O presidente Fernando Henrique Cardoso ainda tem mais aliados do que adversários entre os governadores do País. Uma importante diferença, no entanto, é que nos quatro maiores Estados do País estão sendo vitoriosos políticos que não seguem sua orientação política. Antes da eleição, o PSDB tinha todos os governos no chamado ‘‘Triângulo das Bermudas’’ (São Paulo, Minas Gerais e Rio de Janeiro). Tinha ainda um importante aliado no Rio Grande do Sul, quarto maior Estado, no pemedebista Antônio Britto. Agora, pelas indicações das urnas, o presidente só mantém um aliado nesses quatro Estados, com a eventual reeleição de Mário Covas (PSDB), em São Paulo.

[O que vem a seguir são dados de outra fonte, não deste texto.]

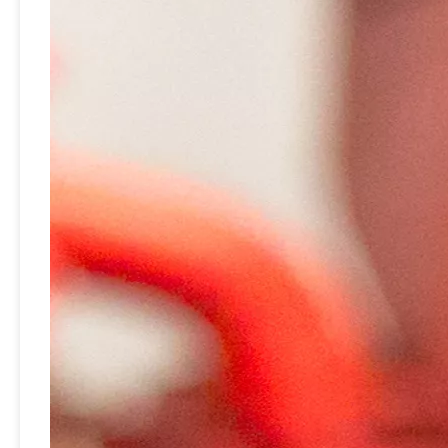
Válvula de extintor de incendios con aprobación CE Válvula de seguridad contra incendios Extintor de polvo seco Válvula de aleación de aluminio
Válvula de aleación de cobre y latón de alta calidad para extintor de polvo seco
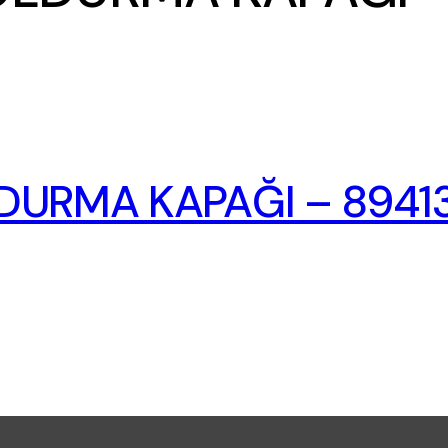
LDURMA KAPAĞI – 8941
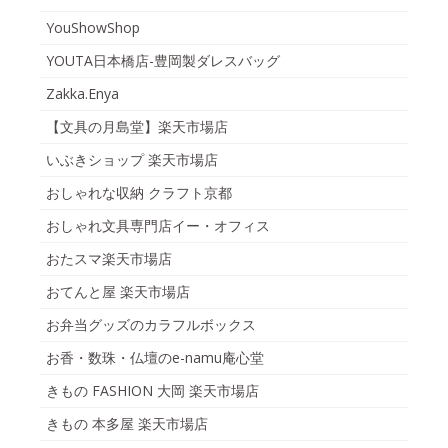
YouShowShop
YOUTA日本橋店-豊岡製ダレスバッグ
Zakka.Enya
【文具の月島堂】楽天市場店
いぶきショップ 楽天市場店
おしゃれな収納 クラフト京都
おしゃれ文具専門店イー・オフィス
おたスマ楽天市場店
おてんと屋 楽天市場店
お弁当グッズのカラフルボックス
お香・数珠・仏壇のe-namu庵心堂
きもの FASHION 大岡 楽天市場店
きもの 本多屋 楽天市場店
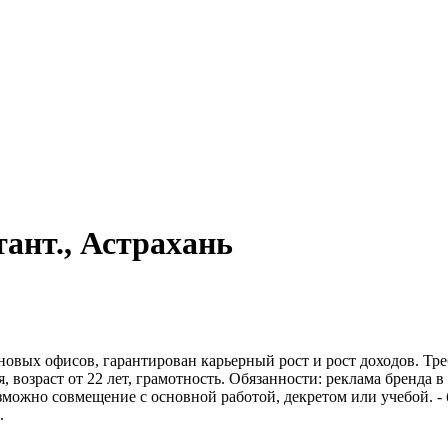
тант., Астрахань
новых офисов, гарантирован карьерный рост и рост доходов. Тре
 возраст от 22 лет, грамотность. Обязанности: реклама бренда в
возможно совмещение с основной работой, декретом или учебой. -
.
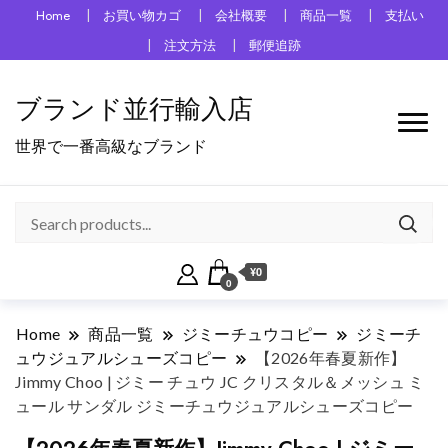
Home
お買い物カゴ
会社概要
商品一覧
支払い
注文方法
郵便追跡
ブランド並行輸入店
世界で一番高級なブランド
¥0
0
Home
商品一覧
ジミーチュウコピー
ジミーチ
ュウジュアルシューズコピー
【2026年春夏新作】
Jimmy Choo | ジミー チュウ JC クリスタル＆メッシュ ミ
ュール サンダル ジミーチュウジュアルシューズコピー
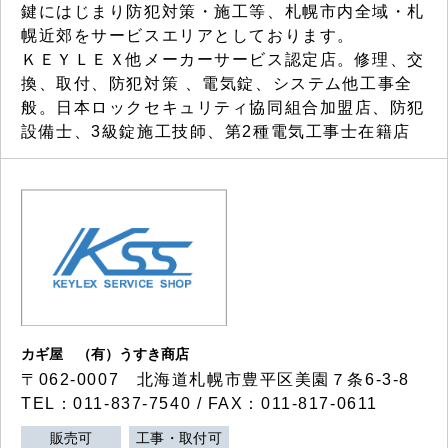
鍵にはじまり防犯対策・施工等、札幌市内全域・札
幌近郊をサービスエリアとしております。
ＫＥＹＬＥＸ他メーカーサービス認定店。修理、交
換、取付、防犯対策 、電気錠、システム他工事全
般。日本ロックセキュリティ協同組合加盟店、防犯
設備士、3級錠施工技師、第2種電気工事士在籍店
カギ屋 （有）うすき商店
〒062-0007 北海道札幌市豊平区美園７条6-3-8
TEL：011-837-7540 / FAX：011-817-0611
販売可
工事・取付可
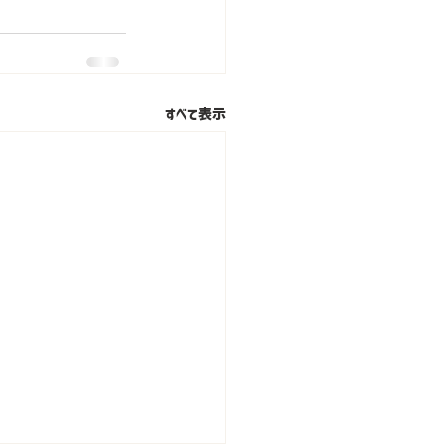
すべて表示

Os resultados parciais apontam também mudanças significativas nas projeções de possíveis candidatos à sucessão de FHC em 2002. Se vencesse no DF, Cristovam Buarque se credenciava como o principal nome do PT para a candidatura presidencial. Agora, perde força, enquanto o gaúcho Olívio Dutra passa a ser uma estrela ascendente no partido.
Do lado governista, o PMDB foi o maior prejudicado. Vários dos caciques do partido foram derrotados, o que pode empurrar o partido para um distanciamento do governo federal. O governador Antônio Britto também perde terreno em relação a uma possível candidatura à sucessão de FHC.